I think the level of frustration exhibited by the ridiculous neo-conservative theatrics in the so-called town hall meetings on health care reform in August reflected an anger among a segment of the population that feels more government intervention, especially now in the midst of (or hopefully near the end of) the Great Recession, is not good for our future. Many people seem to be pretty pissed off with the whole idea of a new government agency running the health care of the country. We are, after all, choking more and more on Medicaid and Medicare with each passing year as it is.
But Carter didn't seem to think this well-exhibited anger at a proposed government policy was worth mentioning as a possible motivation for Wilson's ill-advised outburst. And this seems to me to be a rather shallow approach to things.
It seems more likely to me Wilson was simply expressing the neocon angst of August. The whole program stinks in his opinion. Indeed, most Americans have reservations about more government in the public sphere - bailing out Wall Street, bailing out people who never should have been approved for homes that couldn't afford to begin with, bailing out the big auto companies, trivializing risk in the financial sector as if when things are not bad enough you stand to lose as an investor, but if things are big and bad enough Uncle Sam will bail your ass out. Lesson learned: if you are going to approach risk, do it massively so you can qualify for government assistance.
There is an underlying anger here. While race might be part of it, it seems to me that it is a comparatively small part. There is a clear, underlying frustration across the fabric of America. That seems to me to be a better context for this event. Wilson is pissed at the president because what he is proposing, as it is presently proposed, is bad for the country. You have to have cost controls. Obama has none really. I already posted my discontent with the situation (see August 17).
So, playing the race card among apologists for a potentially harmful, long-term public program seems to me to be an oversimplification. Which brings me to perhaps a more profound point.

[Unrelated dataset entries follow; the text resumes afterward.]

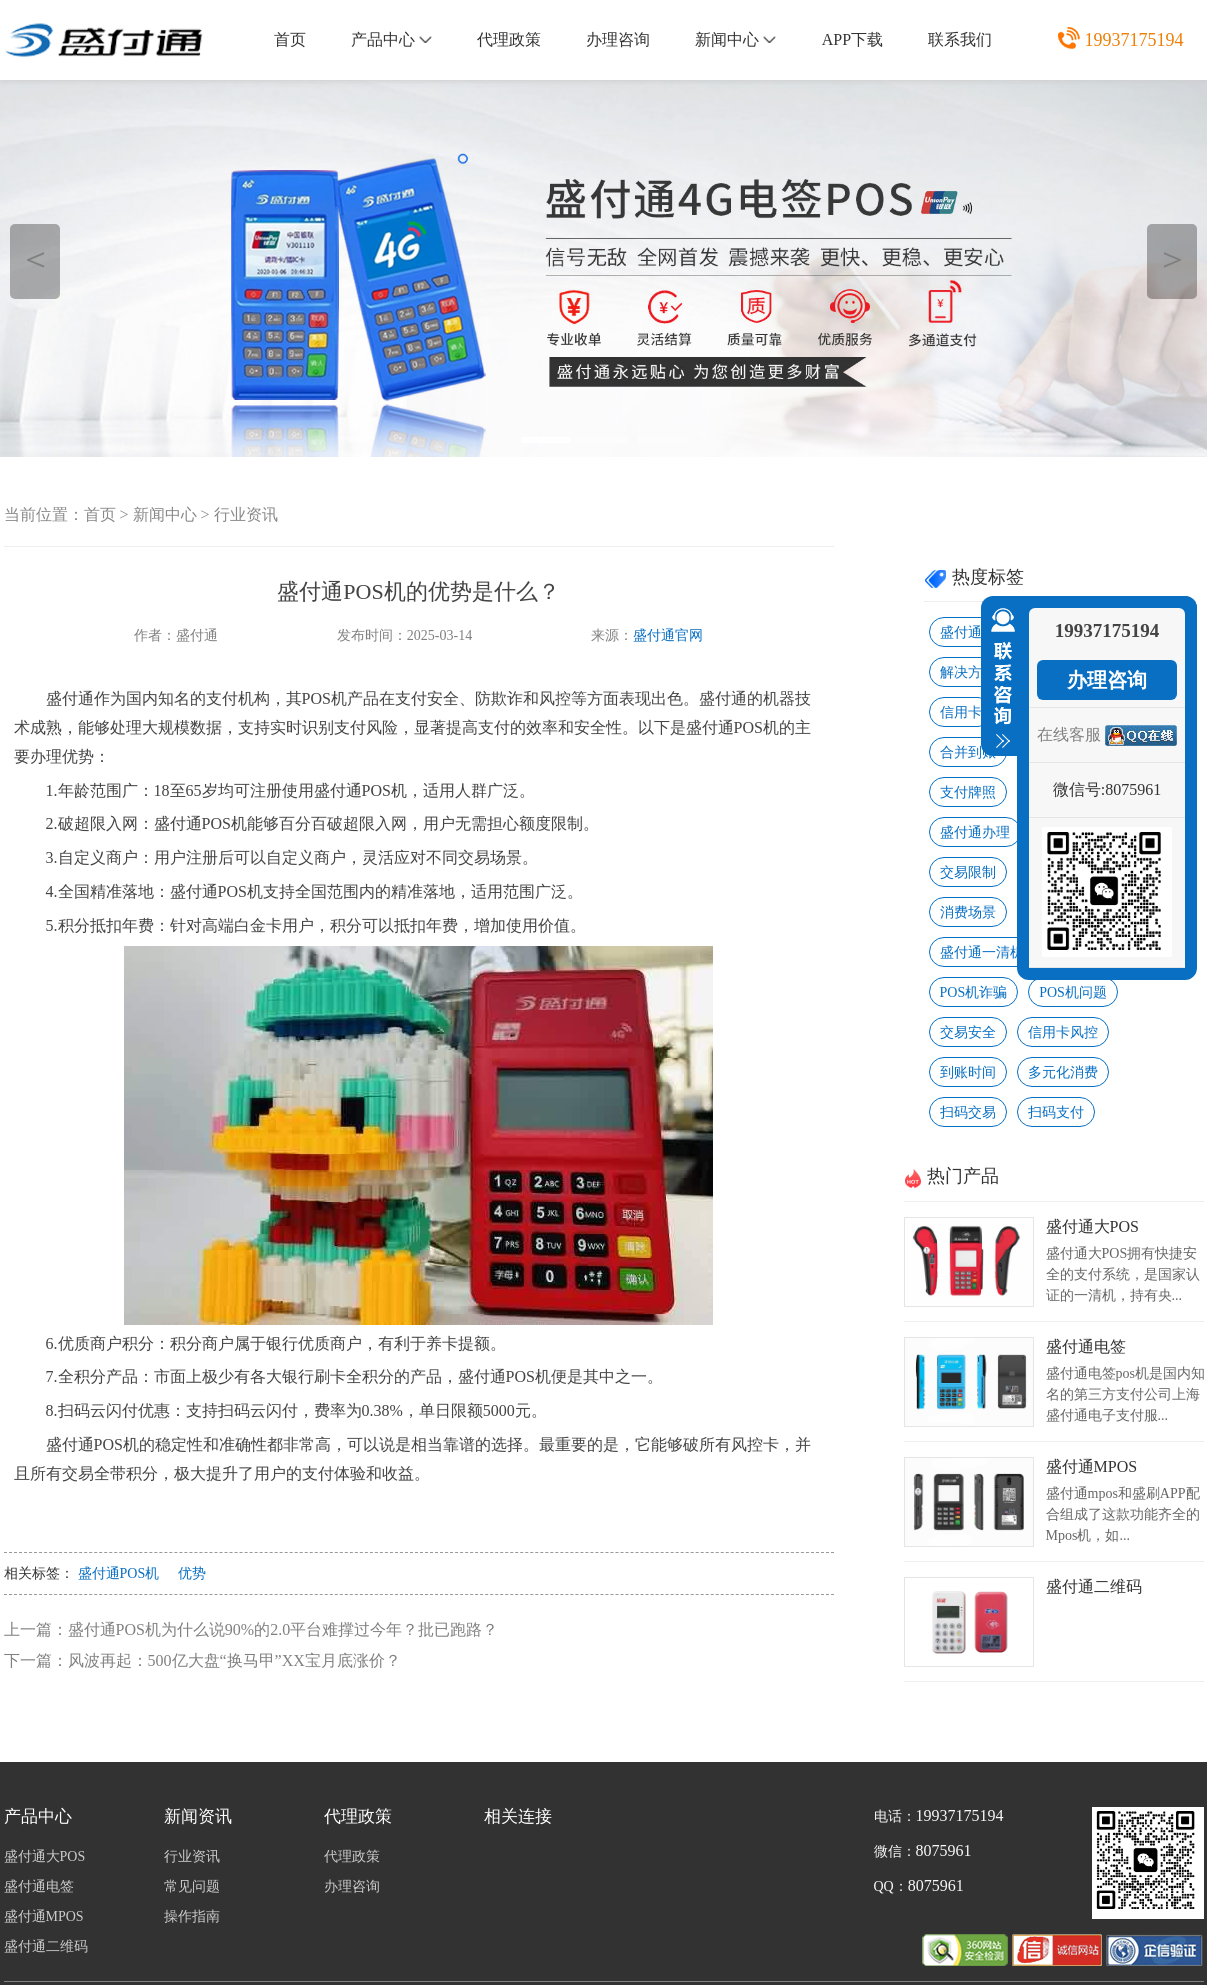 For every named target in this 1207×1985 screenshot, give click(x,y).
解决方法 (968, 672)
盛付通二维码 (1094, 1586)
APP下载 (852, 39)
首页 (290, 39)
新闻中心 (735, 39)
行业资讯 (246, 514)
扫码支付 (1056, 1112)
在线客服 (1069, 734)
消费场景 (968, 912)
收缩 (999, 679)
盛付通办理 (975, 832)
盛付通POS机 (119, 1573)
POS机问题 (1073, 992)
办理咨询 (618, 39)
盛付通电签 (1086, 1346)
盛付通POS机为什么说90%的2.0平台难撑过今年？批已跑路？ (283, 1629)
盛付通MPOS (1092, 1466)
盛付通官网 (668, 635)
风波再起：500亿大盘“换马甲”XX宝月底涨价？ (234, 1660)
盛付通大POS (1092, 1226)
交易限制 (968, 872)
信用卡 (961, 712)
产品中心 (391, 39)
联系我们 (960, 39)
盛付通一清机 (982, 952)
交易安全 (968, 1032)
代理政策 (509, 39)
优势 (192, 1573)
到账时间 (968, 1072)
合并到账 (968, 752)
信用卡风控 (1063, 1032)
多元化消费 (1063, 1072)
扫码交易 (968, 1112)
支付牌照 (968, 792)
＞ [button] (1172, 258)
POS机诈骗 (974, 992)
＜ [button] (35, 258) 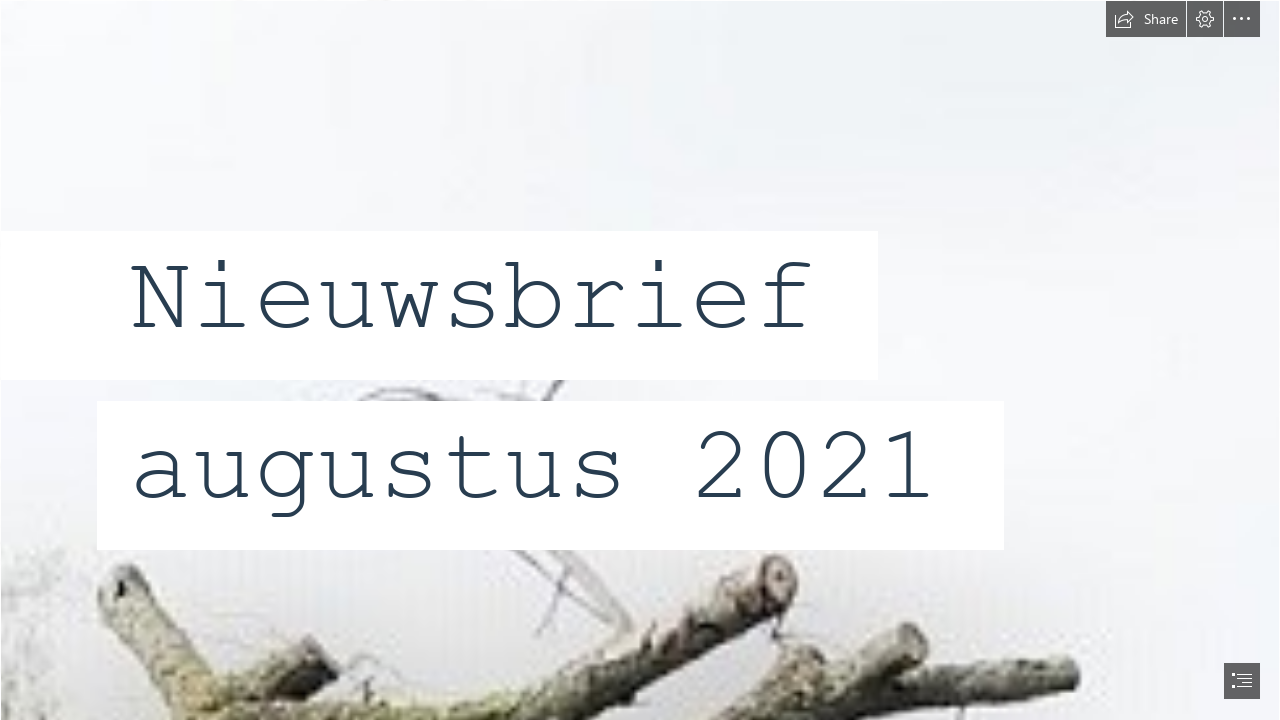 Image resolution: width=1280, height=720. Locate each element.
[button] (1146, 19)
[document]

Though it would not be a fashionable sociological academic study to undertake, my personal opinion is that there seems to be a near-universal phenomenon among open and free societies that once a segment of society has been victimized, it is difficult for the victims themselves not to identify themselves as victims. This means that the "group-as-victim" concept to some degree contributes to the perpetuation of racism itself.
Bad things happen to everyone, but for a victimized group it is always because they are victims. This is nonsense. Racism cannot be overcome without the active participation of the victims to cease to automatically perceive of themselves as such. The victims perpetuate a myth of victimization that no amount of progress can overcome.
As I have mentioned in an earlier post, why is the National Association for the Advancement of Colored People, not racist? Is the NAACP going away? Of course not. It is a group that, by definition, must interpret events in such a way as to perpetuate racism in order to continue to exist. It is a reflection of a deeper problem of race that involves not just the true bigots (and there are plenty of them in America) but it means that the perception of victimization itself is not a passive affliction.
It is difficult to even advance such an opinion as I just expressed. It tampers with too many underpinnings for too much of the way politics works. It is virtually impossible to talk about legitimate issues of race in the context that the so-called "victims" at some point in time are just as responsible for their perceptions of victimization as are the genuine forces they strive to overcome.
The song "We Shall Overcome" is wonderful. But you can never overcome anything as long as the very act of singing means that whatever is to be overcome will, by definition, remain forever in the future tense. There will not be a celebration song "We Have Overcome." That's just not the way victims ever define themselves. And former president Carter is no help in that regard.